Course five was konbu cured ahi “Frozen Pa‘akai,” spicy avocado puree, tobiko, pickled shiso flowers, toasted bubu arare, ponzu served with Chateau Mont-Redon Cotes du Rhone. The sliced ahi was placed on a block of Himalayan pink salt, which cured the raw fish with some saltiness. That worked with the Cotes du Rhone.

Course six was called “Luau Flavors,” with crispy pork belly, fried pa‘iai, lomi tomato, green onion oil and luau leaf. The wine selected, Crios Rose of Malbec from Argentina, was rather light and Kadota, who sat next to me, and I agreed that the Cotes du Rhone from course five worked better with this course. Kadota was given a description of the menu, which is sometimes a challenge without tasting, and announced to the group that they could continue drinking the Cotes du Rhone with this course.
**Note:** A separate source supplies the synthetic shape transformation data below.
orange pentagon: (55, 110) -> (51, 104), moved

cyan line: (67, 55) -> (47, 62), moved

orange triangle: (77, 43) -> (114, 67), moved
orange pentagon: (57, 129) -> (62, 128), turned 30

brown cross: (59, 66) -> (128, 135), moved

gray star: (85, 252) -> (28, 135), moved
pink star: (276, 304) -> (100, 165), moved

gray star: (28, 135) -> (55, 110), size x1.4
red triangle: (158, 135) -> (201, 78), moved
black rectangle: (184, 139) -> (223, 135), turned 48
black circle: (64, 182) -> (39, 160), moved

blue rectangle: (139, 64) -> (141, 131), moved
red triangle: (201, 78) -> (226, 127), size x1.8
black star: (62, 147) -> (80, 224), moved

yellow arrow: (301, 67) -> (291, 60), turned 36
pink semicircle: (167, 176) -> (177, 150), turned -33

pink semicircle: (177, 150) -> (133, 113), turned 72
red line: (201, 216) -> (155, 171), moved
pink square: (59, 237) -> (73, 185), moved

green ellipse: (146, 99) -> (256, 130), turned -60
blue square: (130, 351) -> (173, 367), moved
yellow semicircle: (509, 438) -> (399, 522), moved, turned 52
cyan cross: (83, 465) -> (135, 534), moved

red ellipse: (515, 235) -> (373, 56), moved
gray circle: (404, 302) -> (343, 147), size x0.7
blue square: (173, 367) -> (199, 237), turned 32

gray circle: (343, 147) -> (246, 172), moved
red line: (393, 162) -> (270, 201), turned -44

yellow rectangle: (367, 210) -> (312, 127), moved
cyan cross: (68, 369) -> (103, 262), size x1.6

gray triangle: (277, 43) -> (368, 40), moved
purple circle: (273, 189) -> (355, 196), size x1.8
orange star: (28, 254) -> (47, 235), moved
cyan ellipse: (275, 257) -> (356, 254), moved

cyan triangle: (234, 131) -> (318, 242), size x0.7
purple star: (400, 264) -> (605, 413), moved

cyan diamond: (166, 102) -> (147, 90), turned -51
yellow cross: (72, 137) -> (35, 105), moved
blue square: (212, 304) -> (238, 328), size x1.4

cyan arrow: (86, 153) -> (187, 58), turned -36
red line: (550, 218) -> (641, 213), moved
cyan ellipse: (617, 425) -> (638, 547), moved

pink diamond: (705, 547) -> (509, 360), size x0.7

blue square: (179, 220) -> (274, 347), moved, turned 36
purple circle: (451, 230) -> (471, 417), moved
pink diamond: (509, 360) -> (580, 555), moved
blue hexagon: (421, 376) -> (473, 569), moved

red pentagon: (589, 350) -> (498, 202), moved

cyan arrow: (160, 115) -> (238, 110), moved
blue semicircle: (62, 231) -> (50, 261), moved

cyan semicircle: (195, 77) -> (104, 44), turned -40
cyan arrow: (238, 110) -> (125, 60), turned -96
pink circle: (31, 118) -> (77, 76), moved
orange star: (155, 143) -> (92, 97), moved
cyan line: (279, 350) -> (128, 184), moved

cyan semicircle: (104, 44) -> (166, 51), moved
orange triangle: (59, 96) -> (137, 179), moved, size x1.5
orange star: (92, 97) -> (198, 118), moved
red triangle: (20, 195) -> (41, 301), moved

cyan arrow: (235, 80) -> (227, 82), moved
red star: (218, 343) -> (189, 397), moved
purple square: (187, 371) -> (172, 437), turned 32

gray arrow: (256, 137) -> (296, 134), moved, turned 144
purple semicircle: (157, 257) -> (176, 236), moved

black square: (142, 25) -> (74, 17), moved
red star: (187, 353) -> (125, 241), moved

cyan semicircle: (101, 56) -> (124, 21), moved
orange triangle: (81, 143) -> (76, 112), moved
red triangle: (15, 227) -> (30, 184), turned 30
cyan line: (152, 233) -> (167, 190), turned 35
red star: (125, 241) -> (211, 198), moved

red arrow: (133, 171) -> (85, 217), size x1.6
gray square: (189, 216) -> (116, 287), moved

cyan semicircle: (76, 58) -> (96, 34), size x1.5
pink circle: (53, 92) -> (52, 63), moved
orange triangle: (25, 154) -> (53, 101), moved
Course seven was Duck gallantin “Chinese Flavors,” with duck hash force meat, ag black bean vegetables, duck glace and crispy angel hair noodles, served with my favorite wine of the evening, Kendall-Jackson Jackson Estate Pinot Noir. The thought process of this course was well executed and the smoothness of the wine worked perfectly with the duck flavors.

The eighth course was called Paniolo-style dried beef, with Keawe ash-cooked baby Yukons, Hawaiian chili port reduction, onion jam, grilled Hamakua mushrooms, and was served with Trinchero Meritage. Very thoughtful, this course was well done and the complexity of the Trinchero Meritage went well with the beef.

The last course, “Halo Halo,” was lilikoi panna cotta and coconut milk “shave ice” with tropical fruits and ube. It was served with Michele Chiarlo Nivole Moscato d’Asti, an excellent dessert wine. The take on halo halo, using panna cotta on the bottom, made an excellent way to end the night.

I am so proud of what the graduating second-year students created and executed. They learned so much putting this dinner together, with preparing the courses and learning about the wines and why certain wines are served with different foods and flavors.

Congratulations, Matt Akiyama, Isaiah Prince Badua, Don Baker, Darrel Egami, Rex Fiesta, Donna Glacy Galacgac, Ailyn Galleta, Jayson Gonong, Jeffery Gonong, Kanani Greene-Akina, Bryson Ita, Matthew Kitamura, Antoinette Nihipali, John Christian Pascual, Abraham Santos, Kaiea Saragosa, John Carlos Tadeo, Jericho Tobin, Julian Tongpalan, Ilaiasi Tua and Star Waiamau-Faiumu! Great job!

I know you will not have any problems finding a great job in the culinary field.

Foodie bites

• Check the schedule on the Ka‘u Coffee Festival, which starts this weekend.

• To all the mothers, happy Mother’s Day on Sunday. May you have a wonderful day!